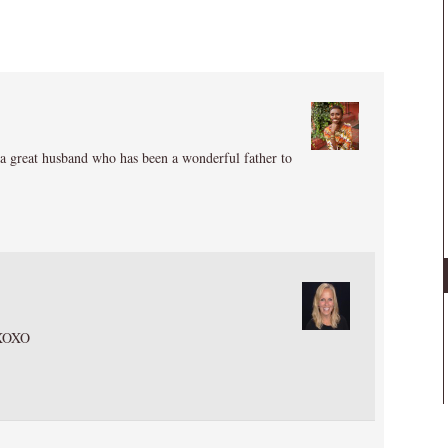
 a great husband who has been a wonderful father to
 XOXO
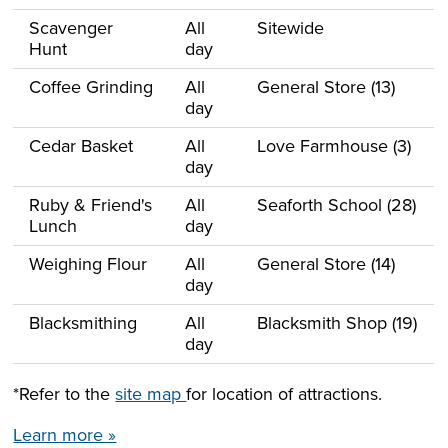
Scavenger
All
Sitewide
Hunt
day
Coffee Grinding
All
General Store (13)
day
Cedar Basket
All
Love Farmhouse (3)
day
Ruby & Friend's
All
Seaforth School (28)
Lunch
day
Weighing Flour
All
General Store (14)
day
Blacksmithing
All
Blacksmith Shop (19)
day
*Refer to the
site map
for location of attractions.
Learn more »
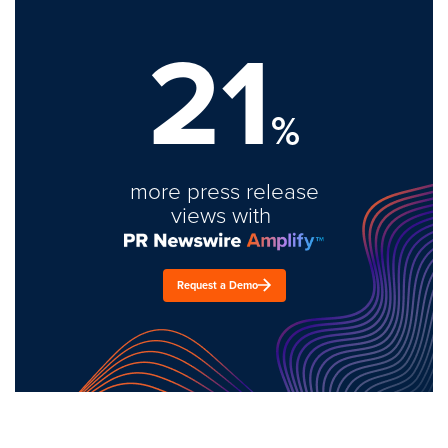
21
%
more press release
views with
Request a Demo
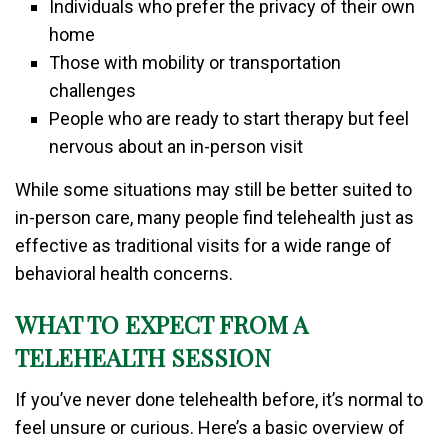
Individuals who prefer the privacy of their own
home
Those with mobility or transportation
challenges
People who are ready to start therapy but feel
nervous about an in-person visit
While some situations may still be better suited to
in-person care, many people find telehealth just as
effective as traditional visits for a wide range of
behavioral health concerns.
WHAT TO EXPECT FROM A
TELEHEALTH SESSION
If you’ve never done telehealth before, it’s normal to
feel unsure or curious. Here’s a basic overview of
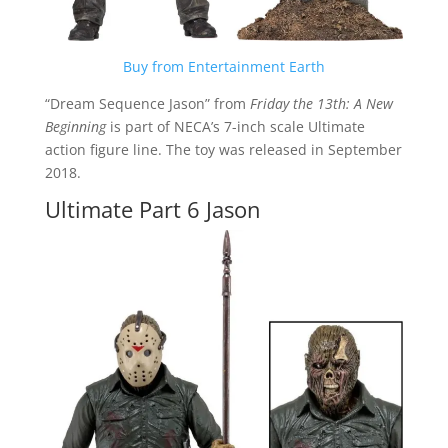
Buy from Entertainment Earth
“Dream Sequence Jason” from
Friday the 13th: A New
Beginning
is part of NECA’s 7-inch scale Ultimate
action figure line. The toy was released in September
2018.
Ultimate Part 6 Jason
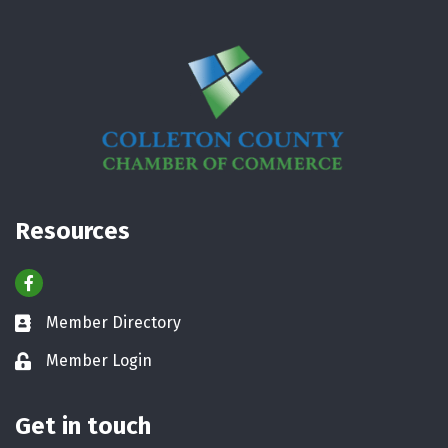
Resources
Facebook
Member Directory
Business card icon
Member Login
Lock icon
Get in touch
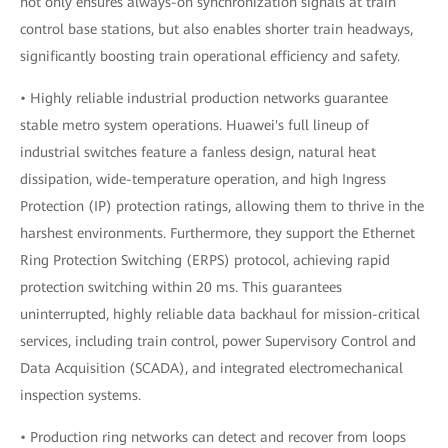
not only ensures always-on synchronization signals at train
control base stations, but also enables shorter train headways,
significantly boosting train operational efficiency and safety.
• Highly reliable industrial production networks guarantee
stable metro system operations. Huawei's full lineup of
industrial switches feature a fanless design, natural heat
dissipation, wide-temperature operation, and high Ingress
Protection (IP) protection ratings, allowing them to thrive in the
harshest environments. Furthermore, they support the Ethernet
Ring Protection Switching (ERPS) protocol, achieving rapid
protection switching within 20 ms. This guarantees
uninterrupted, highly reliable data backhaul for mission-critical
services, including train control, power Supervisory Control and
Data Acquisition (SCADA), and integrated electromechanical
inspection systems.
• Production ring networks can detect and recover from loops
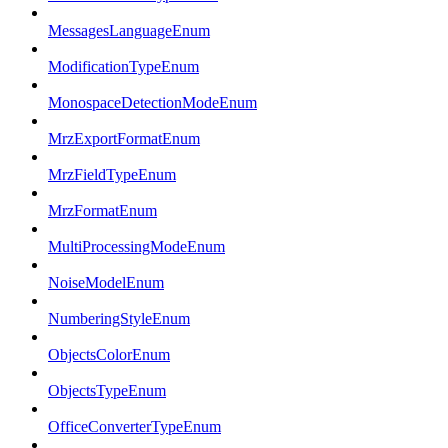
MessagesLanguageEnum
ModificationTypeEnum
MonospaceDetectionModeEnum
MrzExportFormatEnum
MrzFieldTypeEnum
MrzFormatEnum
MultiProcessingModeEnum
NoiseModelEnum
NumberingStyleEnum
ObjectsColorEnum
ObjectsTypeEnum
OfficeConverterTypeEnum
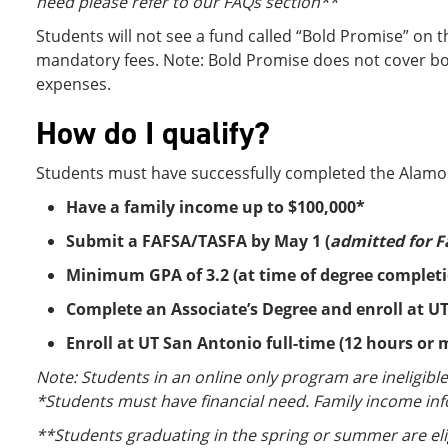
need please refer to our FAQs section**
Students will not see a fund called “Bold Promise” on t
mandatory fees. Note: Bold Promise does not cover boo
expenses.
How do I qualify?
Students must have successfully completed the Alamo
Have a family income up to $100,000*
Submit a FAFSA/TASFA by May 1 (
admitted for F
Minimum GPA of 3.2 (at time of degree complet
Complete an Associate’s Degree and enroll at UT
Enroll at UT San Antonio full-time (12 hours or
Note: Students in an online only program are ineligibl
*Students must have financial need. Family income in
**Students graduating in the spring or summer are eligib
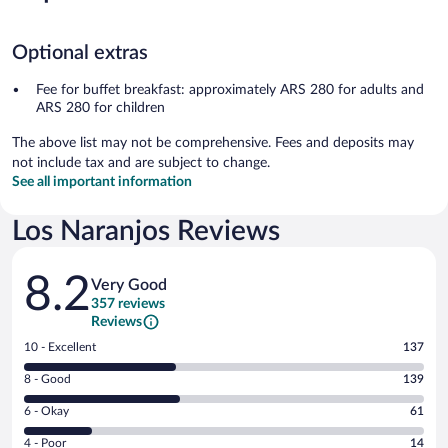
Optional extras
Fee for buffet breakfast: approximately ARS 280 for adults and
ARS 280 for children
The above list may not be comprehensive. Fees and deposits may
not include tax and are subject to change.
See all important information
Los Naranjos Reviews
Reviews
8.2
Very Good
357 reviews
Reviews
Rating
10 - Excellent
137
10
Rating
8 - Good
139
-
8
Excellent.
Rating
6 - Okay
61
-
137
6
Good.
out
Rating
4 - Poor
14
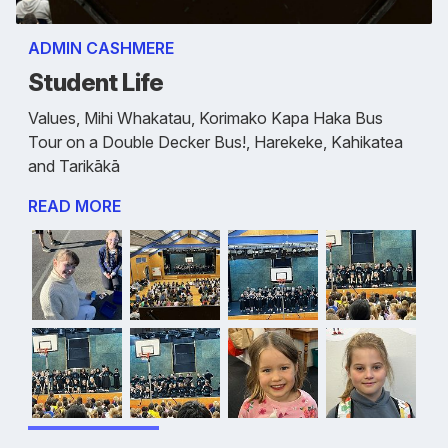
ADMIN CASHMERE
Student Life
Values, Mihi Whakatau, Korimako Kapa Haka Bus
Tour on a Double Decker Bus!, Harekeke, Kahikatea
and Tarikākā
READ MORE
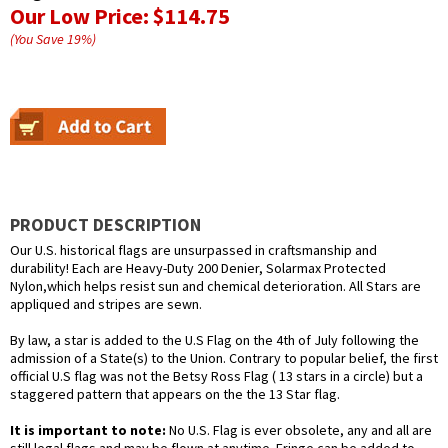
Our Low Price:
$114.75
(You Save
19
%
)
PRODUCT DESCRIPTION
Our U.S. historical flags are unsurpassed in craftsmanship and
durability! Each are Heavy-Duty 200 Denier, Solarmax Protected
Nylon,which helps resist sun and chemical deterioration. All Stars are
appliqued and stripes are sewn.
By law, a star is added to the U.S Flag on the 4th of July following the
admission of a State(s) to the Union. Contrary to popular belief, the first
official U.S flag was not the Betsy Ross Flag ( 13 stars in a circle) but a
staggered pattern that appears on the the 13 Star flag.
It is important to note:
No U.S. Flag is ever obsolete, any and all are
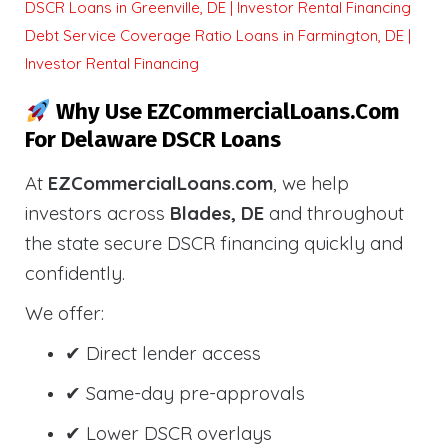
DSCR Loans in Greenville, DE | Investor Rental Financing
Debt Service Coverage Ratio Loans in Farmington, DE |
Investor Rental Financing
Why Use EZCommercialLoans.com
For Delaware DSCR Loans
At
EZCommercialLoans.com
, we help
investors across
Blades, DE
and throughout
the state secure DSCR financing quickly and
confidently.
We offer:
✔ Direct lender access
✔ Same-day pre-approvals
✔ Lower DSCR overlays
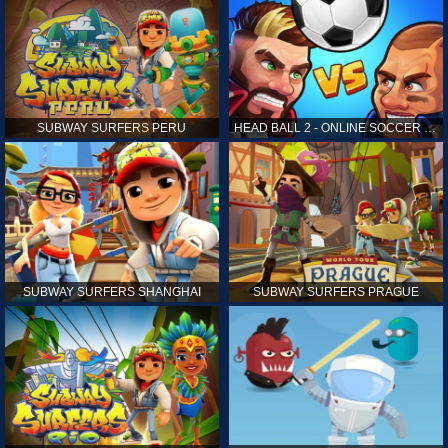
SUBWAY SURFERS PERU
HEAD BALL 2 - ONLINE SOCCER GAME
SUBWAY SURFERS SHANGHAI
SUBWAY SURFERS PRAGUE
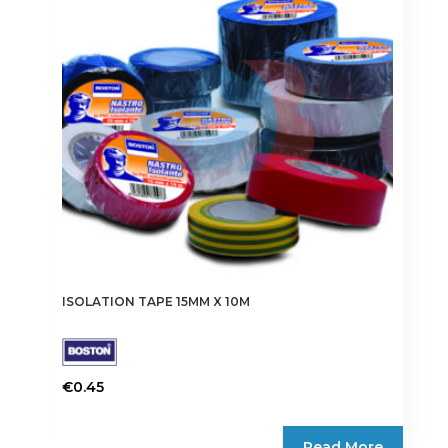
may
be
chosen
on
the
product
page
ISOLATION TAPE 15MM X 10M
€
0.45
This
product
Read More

● **TASK INSTRUCTIONS**
Select all lines in the listing above where the word "networks" appears, and show them.

● **ANSWER SECTION**
• Highly reliable industrial production networks guarantee
• Production ring networks can detect and recover from loops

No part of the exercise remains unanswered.